1. Before anything else, when completing the dhs form mn, start in the section that contains the next fields:

Step number 1 of filling in mhcp authorization form

2. Immediately after this selection of blanks is completed, go to enter the suitable details in these: ADDRESS, CITY, STATE, ZIP CODE, PHONE NUMBER, FAX NUMBER, NPIUMPI, TAXONOMY CODE, Recipient Information LAST NAME, FIRST NAME, ID NUMBER, DATE OF BIRTH MMDDYYYY, OrderingReferring Provider, NPIUMPI, and PHONE NUMBER.

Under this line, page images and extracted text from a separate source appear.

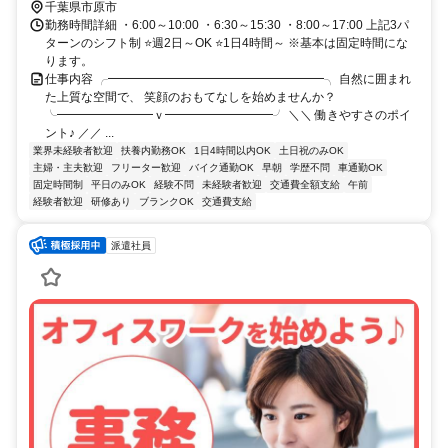
千葉県市原市
勤務時間詳細 ・6:00～10:00 ・6:30～15:30 ・8:00～17:00 上記3パ
ターンのシフト制 ⭐週2日～OK ⭐1日4時間～ ※基本は固定時間にな
ります。
仕事内容 ╭━━━━━━━━━━━━━━━━━━╮ 自然に囲まれ
た上質な空間で、 笑顔のおもてなしを始めませんか？
╰━━━━━━━━ｖ━━━━━━━━━╯ ＼＼ 働きやすさのポイ
ント♪ ／／ ...
業界未経験者歓迎
扶養内勤務OK
1日4時間以内OK
土日祝のみOK
主婦・主夫歓迎
フリーター歓迎
バイク通勤OK
早朝
学歴不問
車通勤OK
固定時間制
平日のみOK
経験不問
未経験者歓迎
交通費全額支給
午前
経験者歓迎
研修あり
ブランクOK
交通費支給
派遣社員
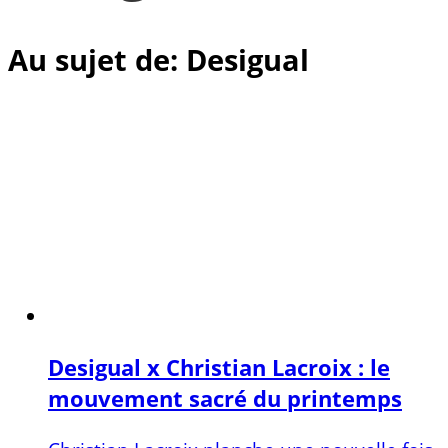
Au sujet de: Desigual
Desigual x Christian Lacroix : le
mouvement sacré du printemps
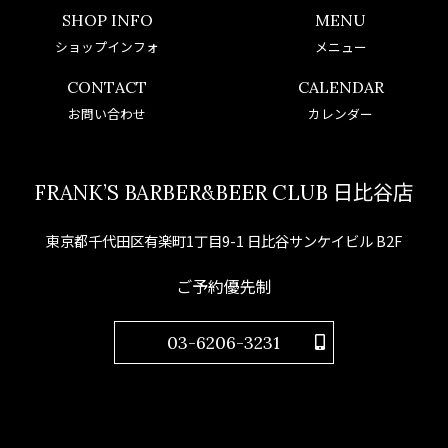
SHOP INFO
MENU
ショップインフォ
メニュー
CONTACT
CALENDAR
お問い合わせ
カレンダー
FRANK’S BARBER&BEER CLUB 日比谷店
東京都千代田区有楽町1丁目9-1 日比谷サンケイビル B2F
ご予約優先制
03-6206-3231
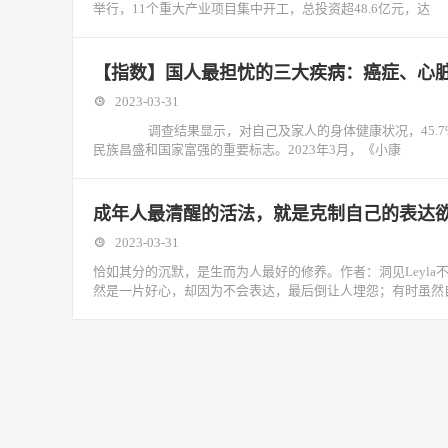
举行，11个重大产业项目集中开工，总投资超48.6亿元，达
【指数】国人最担忧的三大疾病：癌症、心
2023-03-31
调查结果显示，对自己及家人的身体健康状况，45.7%的
民族昌盛和国家富强的重要标志。2023年3月，《小康
成年人最清醒的活法，就是克制自己的表达
2023-03-31
恰如其分的沉默，是生而为人最好的修养。作者：洞见Leyl
然是一片好心，却因为不会表达，最后倒让人埋怨；有时虽然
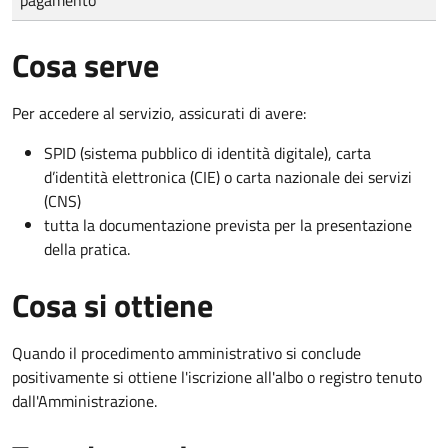
Cosa serve
Per accedere al servizio, assicurati di avere:
SPID (sistema pubblico di identità digitale), carta
d’identità elettronica (CIE) o carta nazionale dei servizi
(CNS)
tutta la documentazione prevista per la presentazione
della pratica.
Cosa si ottiene
Quando il procedimento amministrativo si conclude
positivamente si ottiene l'iscrizione all'albo o registro tenuto
dall'Amministrazione.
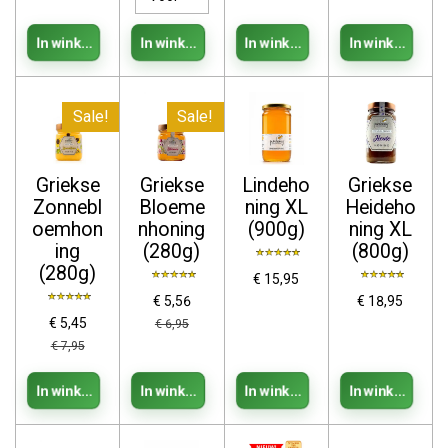
In winkelwagen
In winkelwagen
In winkelwagen
In winkelwage
Sale!
Sale!
Griekse
Griekse
Lindeho
Griekse
Zonnebl
Bloeme
ning XL
Heideho
oemhon
nhoning
(900g)
ning XL
ing
(280g)
(800g)
(280g)
€ 15,95
€ 5,56
€ 18,95
€ 5,45
€ 6,95
€ 7,95
In winkelwagen
In winkelwagen
In winkelwagen
In winkelwage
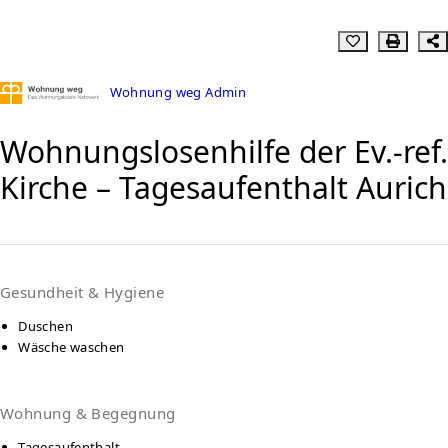
Wohnung weg Admin
Wohnungslosenhilfe der Ev.-ref.
Kirche – Tagesaufenthalt Aurich
Gesundheit & Hygiene
Duschen
Wäsche waschen
Wohnung & Begegnung
Tagesaufenthalt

Stage no. 2 of filling in mhcp authorization form

3. The following segment focuses on PROCEDURE CODE, MODIFIER UP TO, DIAGNOSIS CODES, MODEL NUMBER, START DATE MMDDYYYY, END DATE MMDDYYYY, RATECHARGE, QTYUNITS, RENDERING PROVIDER NPIUMPI, TOTAL AMOUNT, SERVICE DESCRIPTIONCOMMENTS, Include supporting documentation, SIGNATURE, and DATE - fill in every one of these blank fields.

Step # 3 in filling in mhcp authorization form

4. To go forward, the following part will require filling out a few blanks. These comprise of For more than two services or line, Page, Recipient Information LAST NAME, Service Line Information PROCEDURE, MODIFIER UP TO, FIRST NAME, ID NUMBER, DATE OF BIRTH MMDDYYYY, DIAGNOSIS CODES, MODEL NUMBER, START DATE MMDDYYYY, END DATE MMDDYYYY, RATECHARGE, QTYUNITS, and RENDERING PROVIDER NPIUMPI, which you'll find vital to going forward with this particular PDF.

Completing segment 4 in mhcp authorization form

5. Now, the following last section is what you will have to wrap up prior to closing the PDF. The fields in this instance include the next: START DATE MMDDYYYY, END DATE MMDDYYYY, RATECHARGE, QTYUNITS, RENDERING PROVIDER NPIUMPI, TOTAL AMOUNT, SERVICE DESCRIPTIONCOMMENTS, PROCEDURE CODE, MODIFIER UP TO, DIAGNOSIS CODES, MODEL NUMBER, START DATE MMDDYYYY, END DATE MMDDYYYY, RATECHARGE, and QTYUNITS.